▶ HOW TO COMPLETE THIS TASK
The records that follow are to be given again exactly. Do not carry over any image.

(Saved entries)
^^^^^^^^^^^^^^^^

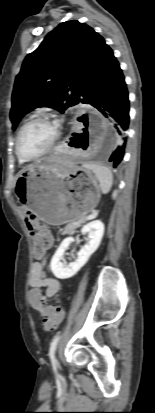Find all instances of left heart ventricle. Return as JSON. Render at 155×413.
Here are the masks:
<instances>
[{"instance_id":"b2bd125f","label":"left heart ventricle","mask_w":155,"mask_h":413,"mask_svg":"<svg viewBox=\"0 0 155 413\" xmlns=\"http://www.w3.org/2000/svg\"><path fill=\"white\" fill-rule=\"evenodd\" d=\"M55 127L49 121L39 120L28 125L21 137V150L26 155H35L43 151L52 141Z\"/></svg>"}]
</instances>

^^^^^^^^^^^^^^^^

▶ OUTPUT FOR THIS EXERCISE
Find all instances of left heart ventricle. Return as JSON. Render at 155×413.
Here are the masks:
<instances>
[{"instance_id":"b2bd125f","label":"left heart ventricle","mask_w":155,"mask_h":413,"mask_svg":"<svg viewBox=\"0 0 155 413\" xmlns=\"http://www.w3.org/2000/svg\"><path fill=\"white\" fill-rule=\"evenodd\" d=\"M55 127L49 121L39 120L28 125L21 137V150L26 155H35L43 151L52 141Z\"/></svg>"}]
</instances>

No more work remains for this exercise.